> **ENTRIES PROVIDED**:

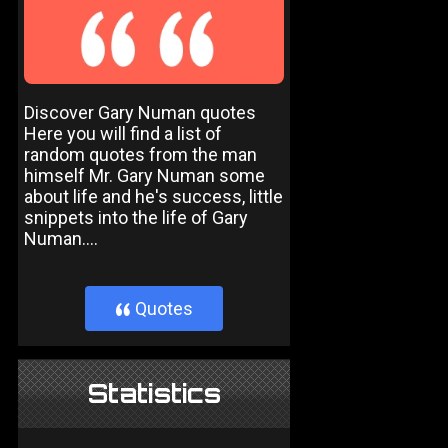
Discover Gary Numan quotes
Here you will find a list of
random quotes from the man
himself Mr. Gary Numan some
about life and he's success, little
snippets into the life of Gary
Numan....
Quotes
}
Statistics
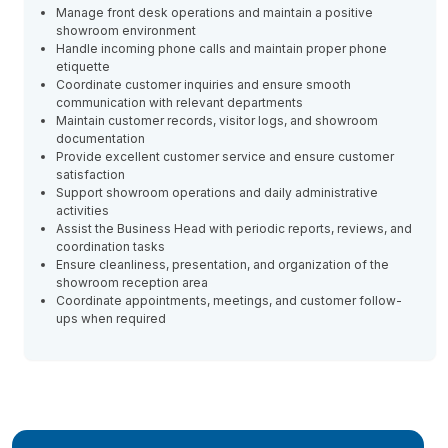
Manage front desk operations and maintain a positive
showroom environment
Handle incoming phone calls and maintain proper phone
etiquette
Coordinate customer inquiries and ensure smooth
communication with relevant departments
Maintain customer records, visitor logs, and showroom
documentation
Provide excellent customer service and ensure customer
satisfaction
Support showroom operations and daily administrative
activities
Assist the Business Head with periodic reports, reviews, and
coordination tasks
Ensure cleanliness, presentation, and organization of the
showroom reception area
Coordinate appointments, meetings, and customer follow-
ups when required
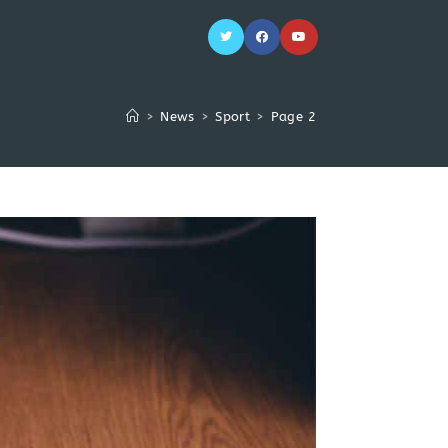
>
News
>
Sport
>
Page 2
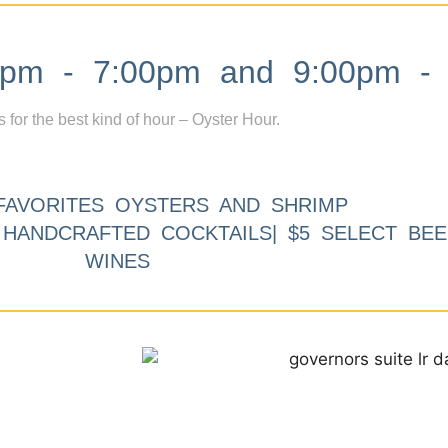
m - 7:00pm and 9:00pm - 
s for the best kind of hour – Oyster Hour.
FAVORITES OYSTERS AND SHRIMP
9 HANDCRAFTED COCKTAILS| $5 SELECT BEE
WINES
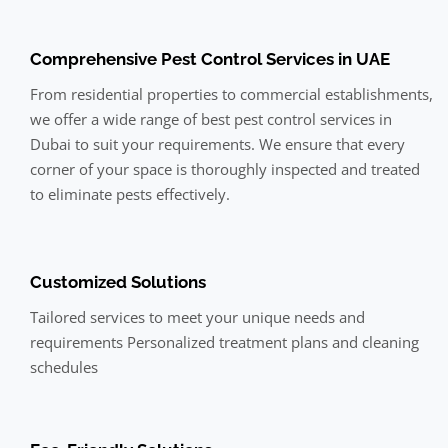
Comprehensive Pest Control Services in UAE
From residential properties to commercial establishments,
we offer a wide range of best pest control services in
Dubai to suit your requirements. We ensure that every
corner of your space is thoroughly inspected and treated
to eliminate pests effectively.
Customized Solutions
Tailored services to meet your unique needs and
requirements Personalized treatment plans and cleaning
schedules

> **ACTIVITY**: Leave out all pictures and output each line exactly, from the top of the records through the line that holds "we offer a wide".

> **COMPLETED TASK**:
Discover Gary Numan quotes
Here you will find a list of
random quotes from the man
himself Mr. Gary Numan some
about life and he's success, little
snippets into the life of Gary
Numan....
Quotes
}
Statistics
Manage front desk operations and maintain a positive
showroom environment
Handle incoming phone calls and maintain proper phone
etiquette
Coordinate customer inquiries and ensure smooth
communication with relevant departments
Maintain customer records, visitor logs, and showroom
documentation
Provide excellent customer service and ensure customer
satisfaction
Support showroom operations and daily administrative
activities
Assist the Business Head with periodic reports, reviews, and
coordination tasks
Ensure cleanliness, presentation, and organization of the
showroom reception area
Coordinate appointments, meetings, and customer follow-
ups when required
>
News
>
Sport
>
Page 2
m - 7:00pm and 9:00pm - 
s for the best kind of hour – Oyster Hour.
FAVORITES OYSTERS AND SHRIMP
9 HANDCRAFTED COCKTAILS| $5 SELECT BEE
WINES
Comprehensive Pest Control Services in UAE
From residential properties to commercial establishments,
we offer a wide range of best pest control services in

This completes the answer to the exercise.